本申请涉及人工智能技术领域,尤其涉及一种会议分角色语音合成方法、装置、计算机设备和存储介质。该方法包括:获取用户输入的参会人员信息及与麦克风的关联关系;通过多个麦克风接收多条语音流,分别将每条语音流进行断点检测,截取多条有效语音流,将多条有效语音流、音频开始时间、音频长度、关联的参会人员信息一起进行保存;将多条有效语音流合成一段音频信息,将音频开始时间、音频长度、对应的参会人员信息合并成一段角色信息,将音频信息和角色信息一起定义为会议音频进行保存。
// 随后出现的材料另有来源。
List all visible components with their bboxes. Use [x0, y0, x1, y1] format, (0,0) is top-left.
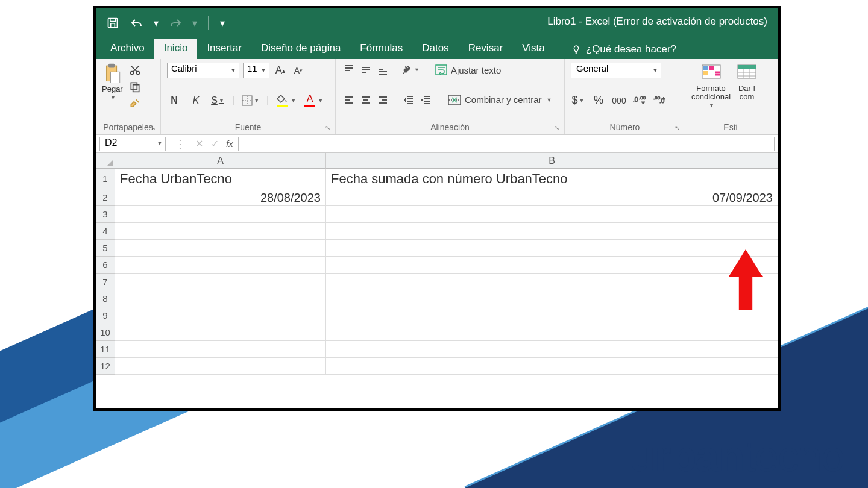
- bold-button[interactable]: N: [167, 93, 181, 108]
- tab-diseno-pagina[interactable]: Diseño de página: [251, 39, 350, 59]
- qat-customize[interactable]: ▾: [218, 14, 227, 31]
- cell[interactable]: [326, 358, 778, 375]
- cell[interactable]: [326, 206, 778, 223]
- cell[interactable]: [326, 324, 778, 341]
- row-header[interactable]: 8: [96, 290, 115, 307]
- underline-button[interactable]: S▼: [210, 93, 225, 108]
- redo-button[interactable]: [167, 14, 184, 31]
- font-size-select[interactable]: 11▼: [243, 63, 269, 78]
- row-header[interactable]: 12: [96, 358, 115, 375]
- row-header[interactable]: 11: [96, 341, 115, 358]
- ribbon: Pegar ▼ Portapapeles⤡ Calibri▼ 11▼ A▴ A▾: [96, 59, 778, 135]
- tell-me-search[interactable]: ¿Qué desea hacer?: [565, 40, 682, 59]
- font-name-select[interactable]: Calibri▼: [167, 63, 239, 78]
- cell[interactable]: [326, 223, 778, 240]
- cancel-formula-button[interactable]: ✕: [191, 138, 207, 149]
- conditional-format-button[interactable]: Formato condicional▼: [691, 63, 731, 108]
- cell-b1[interactable]: Fecha sumada con número UrbanTecno: [326, 169, 778, 189]
- increase-font-button[interactable]: A▴: [273, 63, 288, 78]
- format-as-table-button[interactable]: Dar f com: [737, 63, 757, 101]
- decrease-indent-button[interactable]: [401, 93, 415, 107]
- spreadsheet-grid[interactable]: A B 1 Fecha UrbanTecno Fecha sumada con …: [96, 153, 778, 375]
- paste-button[interactable]: Pegar ▼: [102, 63, 123, 101]
- excel-window: ▾ ▾ ▾ Libro1 - Excel (Error de activació…: [93, 6, 781, 411]
- cell[interactable]: [115, 257, 326, 274]
- svg-rect-18: [703, 66, 708, 70]
- tab-archivo[interactable]: Archivo: [101, 39, 154, 59]
- borders-button[interactable]: ▼: [242, 93, 259, 108]
- dialog-launcher-icon[interactable]: ⤡: [554, 124, 559, 132]
- cell[interactable]: [115, 307, 326, 324]
- align-top-button[interactable]: [342, 63, 356, 77]
- dialog-launcher-icon[interactable]: ⤡: [675, 124, 680, 132]
- col-header-b[interactable]: B: [326, 153, 778, 169]
- tab-datos[interactable]: Datos: [412, 39, 458, 59]
- row-header[interactable]: 4: [96, 223, 115, 240]
- undo-menu[interactable]: ▾: [153, 14, 160, 31]
- cell[interactable]: [115, 290, 326, 307]
- align-left-button[interactable]: [342, 93, 356, 107]
- fill-color-button[interactable]: ▼: [276, 93, 296, 108]
- select-all-corner[interactable]: [96, 153, 115, 169]
- increase-decimal-button[interactable]: .0.00: [632, 93, 647, 108]
- enter-formula-button[interactable]: ✓: [207, 138, 222, 149]
- cell-a1[interactable]: Fecha UrbanTecno: [115, 169, 326, 189]
- row-header[interactable]: 10: [96, 324, 115, 341]
- fx-icon[interactable]: fx: [222, 139, 237, 149]
- cell[interactable]: [115, 341, 326, 358]
- decrease-decimal-button[interactable]: .00.0: [653, 93, 667, 108]
- font-color-button[interactable]: A▼: [303, 93, 323, 108]
- accounting-format-button[interactable]: $▼: [571, 93, 585, 108]
- col-header-a[interactable]: A: [115, 153, 326, 169]
- row-header[interactable]: 2: [96, 189, 115, 206]
- align-bottom-button[interactable]: [376, 63, 390, 77]
- cell[interactable]: [326, 307, 778, 324]
- cell[interactable]: [115, 358, 326, 375]
- cell[interactable]: [115, 274, 326, 290]
- cell[interactable]: [326, 240, 778, 257]
- formula-input[interactable]: [238, 137, 775, 151]
- percent-format-button[interactable]: %: [591, 93, 606, 108]
- cell[interactable]: [115, 223, 326, 240]
- merge-center-button[interactable]: Combinar y centrar▼: [448, 93, 552, 107]
- cell[interactable]: [115, 206, 326, 223]
- tab-inicio[interactable]: Inicio: [154, 39, 198, 59]
- cell[interactable]: [326, 341, 778, 358]
- cell[interactable]: [326, 290, 778, 307]
- format-painter-button[interactable]: [128, 96, 142, 111]
- wrap-text-button[interactable]: Ajustar texto: [435, 63, 501, 77]
- align-right-button[interactable]: [376, 93, 390, 107]
- cell[interactable]: [326, 257, 778, 274]
- orientation-button[interactable]: ab▼: [401, 63, 420, 77]
- undo-button[interactable]: [128, 14, 145, 31]
- cell[interactable]: [115, 324, 326, 341]
- dialog-launcher-icon[interactable]: ⤡: [325, 124, 330, 132]
- tab-insertar[interactable]: Insertar: [197, 39, 251, 59]
- name-box[interactable]: D2▼: [99, 137, 166, 151]
- row-header[interactable]: 1: [96, 169, 115, 189]
- cell[interactable]: [326, 274, 778, 290]
- tab-revisar[interactable]: Revisar: [459, 39, 513, 59]
- number-format-select[interactable]: General▼: [571, 63, 661, 78]
- italic-button[interactable]: K: [189, 93, 203, 108]
- increase-indent-button[interactable]: [418, 93, 432, 107]
- tab-vista[interactable]: Vista: [512, 39, 555, 59]
- save-button[interactable]: [104, 14, 121, 31]
- align-center-button[interactable]: [359, 93, 373, 107]
- tab-formulas[interactable]: Fórmulas: [350, 39, 412, 59]
- row-header[interactable]: 3: [96, 206, 115, 223]
- row-header[interactable]: 6: [96, 257, 115, 274]
- cell[interactable]: [115, 240, 326, 257]
- align-middle-button[interactable]: [359, 63, 373, 77]
- cut-button[interactable]: [128, 63, 142, 77]
- row-header[interactable]: 9: [96, 307, 115, 324]
- row-header[interactable]: 5: [96, 240, 115, 257]
- dialog-launcher-icon[interactable]: ⤡: [150, 124, 156, 132]
- comma-format-button[interactable]: 000: [612, 93, 626, 108]
- redo-menu[interactable]: ▾: [191, 14, 198, 31]
- cell-a2[interactable]: 28/08/2023: [115, 189, 326, 206]
- cell-b2[interactable]: 07/09/2023: [326, 189, 778, 206]
- decrease-font-button[interactable]: A▾: [291, 63, 306, 78]
- copy-button[interactable]: [128, 80, 142, 94]
- row-header[interactable]: 7: [96, 274, 115, 290]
本申请通过对会议室麦克风对应设置参会人员信息,对每段音频都对应参会人员信息,能容易确定会议过程中所有发言人的发言内容。

Description

会议分角色语音合成方法、装置、计算机设备和存储介质
本申请要求于2019年05月21日提交中国专利局、申请号为201910424720.3、发明申请名称为“会议分角色语音合成方法、装置、计算机设备和存储介质”的中国专利申请的优先权,其全部内容通过引用结合在本申请中。
技术领域
本申请涉及人工智能技术领域,尤其涉及一种会议分角色语音合成方法、装置、计算机设备和存储介质。
背景技术
多媒体会议作为一种经济高效的会议解决方案,逐步在企业得到越来越多的应用,大大提高了人们沟通、协作的效率。会议作为一种多人交流的手段,会议记录往往是必要的,对于多媒体会议来讲,多媒体会议的录音就是一种会议记录的形式。例如,用户在参加会议的过程中,有其他事件需要暂时离开会议,但是又不想错过会议中的某些会议参与者的重要发言的情况下,或者用户想要对会议中某些会议参与者的发言进行录音时,就需要启动会议录音,对会议进行记录。但是目前的会议录音一般都是针对整个会议过程的,也就是说,在会议过程中,如果启动了录音,会对会议中所有人的发言进行录音,无法针对会议中指定参与者进行录音,也无法区分参与者角色进行录音,当用户想要记录会议主要发言人的发言时,只能从对会议中所有人的发言的录音中对发言进行整理,以获取需要的发言内容,这就导致用户后续需要花费过多的时间去整理会议录音,为用户带来不便。
发明内容
有鉴于此,有必要针对会议录音时无法区分角色保存音频文件的问题,提供一种会议分角色语音合成方法、装置、计算机设备和存储介质。
一种会议分角色语音合成方法,包括:
获取用户输入的参会人员信息及与麦克风的关联关系,每个所述参会人员 关联一个所述麦克风;
接收开始录音信号,开启多个所述麦克风,通过多个所述麦克风接收多条语音流,分别将每条所述语音流进行断点检测,截取多条有效语音流,将多条所述有效语音流、所述有效语音流对应的音频开始时间、音频长度、关联的参会人员信息一起进行保存,直至接收到结束录音信号,关闭多个所述麦克风;
按照所述音频开始时间顺序,从时间最早开始,将多条所述有效语音流合成一段音频信息,按照所述音频开始时间顺序,将所述音频开始时间、所述音频长度、所述对应的参会人员信息合并成一段角色信息,将所述音频信息中所述有效语音流与所述角色信息中对应的所述音频开始时间进行映射后,将所述音频信息和所述角色信息一起定义为会议音频进行保存。
一种会议分角色语音合成装置,包括:
获取信息模块,设置为获取用户输入的参会人员信息及与麦克风的关联关系,每个所述参会人员关联一个所述麦克风;
接收并保存语音流模块,设置为接收开始录音信号,开启多个所述麦克风,通过多个所述麦克风接收多条语音流,分别将每条所述语音流进行断点检测,截取多条有效语音流,将多条所述有效语音流、所述有效语音流对应的音频开始时间、音频长度、关联的参会人员信息一起进行保存,直至接收到结束录音信号,关闭多个所述麦克风;
生成会议音频模块,设置为按照所述音频开始时间顺序,从时间最早开始,将多条所述有效语音流合成一段音频信息,按照所述音频开始时间顺序,将所述音频开始时间、所述音频长度、所述对应的参会人员信息合并成一段角色信息,将所述音频信息中所述有效语音流与所述角色信息中对应的所述音频开始时间进行映射后,将所述音频信息和所述角色信息一起定义为会议音频进行保存。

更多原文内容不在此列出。